Lo Stivale
- Front page of the first issue of Lo Stivale
- Type: Fortnightly newspaper
- Format: Tabloid
- Owner(s): Lo Stivale Graphics, Ltd.
- Publisher: Frank Longinotti
- Editor: Ignazio Lobasso
- Founded: April 19, 1984
- Ceased publication: Unknown
- Headquarters: Calgary, Alberta Canada
- Price: 25 cents

= Lo Stivale (newspaper) =

Italian newspaper published in Alberta, Canada

Lo Stivale: Periodico d’informazione, Cultura e Sport per gli italiani dell’Alberta was an Italian-language newspaper published in Alberta.

==Background==
Canada’s first Italian newspaper dates to the late 19th Century; after 1950, Italian publications became increasingly common across the country. Lo Stivale’s appearance in 1984 may be traced to the confluence of several notable developments in that province’s history.
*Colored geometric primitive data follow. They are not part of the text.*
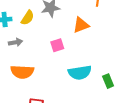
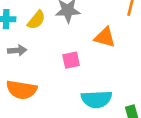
orange triangle: (81, 25) -> (105, 37), turned 30

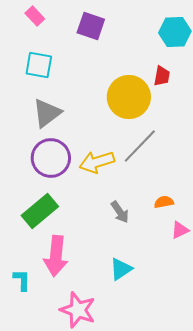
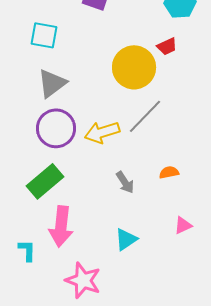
red trapezoid: (162, 76) -> (167, 46), turned 55
pink triangle: (180, 230) -> (183, 225), moved

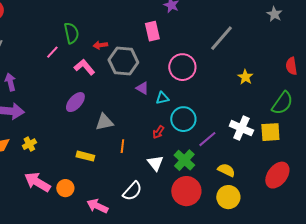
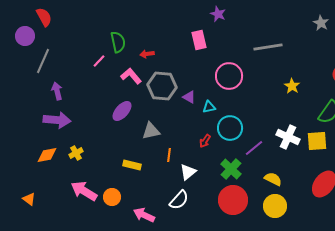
gray line: (221, 38) -> (268, 47), turned 40
gray hexagon: (123, 61) -> (162, 86), moved
white triangle: (155, 163) -> (188, 172), moved, turned 30

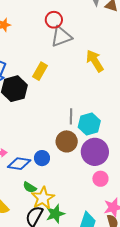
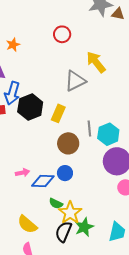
gray triangle: (61, 37) -> (75, 81), moved
yellow arrow: (95, 61) -> (96, 62), moved
yellow rectangle: (40, 71) -> (58, 113), moved
brown circle: (67, 141) -> (68, 143), moved

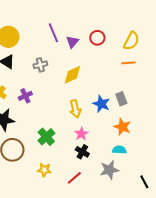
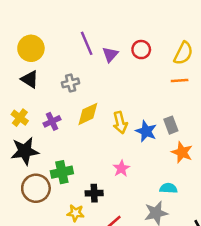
yellow diamond: (72, 75) -> (88, 114), moved
yellow arrow: (75, 109) -> (120, 123), moved
orange star: (122, 127) -> (182, 152), moved
green cross: (46, 137) -> (62, 172), moved, turned 30
black cross: (82, 152) -> (94, 193), moved, turned -32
It coincided with a boom period for community newspapers in Canada; with an economic explosion in Alberta; with the centenary of the founding of the city of Calgary that year; with the 1981 Canadian census returns’ ranking of Alberta with the country’s fourth largest population of Italian origin; and with the designation of Calgary in September 1981 as the locale for the 1988 Winter Olympics.

==Publishing history==
===Content and design===
Lo Stivale ("The Boot") was launched by Lo Stivale Graphics, Ltd., of Calgary on April 19, 1984. Written entirely in Italian, it was an independent, fee-based newspaper reaching "the Italian community of Calgary" every other Thursday, covering news, culture and sports (including the local scene).
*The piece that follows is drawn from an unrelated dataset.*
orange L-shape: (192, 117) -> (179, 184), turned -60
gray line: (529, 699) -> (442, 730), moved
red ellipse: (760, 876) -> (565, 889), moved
Lo Stivale initially had a staff of six, headed by publisher Frank Longinotti and Managing Editor Ignazio Lobasso. Lobasso had 12 years of newspaper experience with a Toronto Italian daily, and was also responsible for the graphics and design. The typesetting and camera work for at least the first 11 issues were output by The Jewish Star, another Calgary community newspaper.

Lo Stivale’s "prima edizione" of 12 pages in a 6-column, tabloid-sized newspaper, used a single blue spot-color and consisted entirely of newly typeset material. It had an advertising content of approximately 33 percent. Graphically, the newspaper was characterized as "one of the prettiest ... European-style, and first-class."

===Prices and subscriptions===
Initially the single-copy price was 65 cents, with subscriptions offered for periods of one year ($20) and two years ($36). By the sixth issue, photo-offset text material began to be used, and by the eighth issue of publication the newspaper was granted a second-class mailing permit. At that time, the single-copy price fell to 25 cents.

===Legacy===
There are few surviving copies of Lo Stivale, and it is not known when the newspaper ceased publication.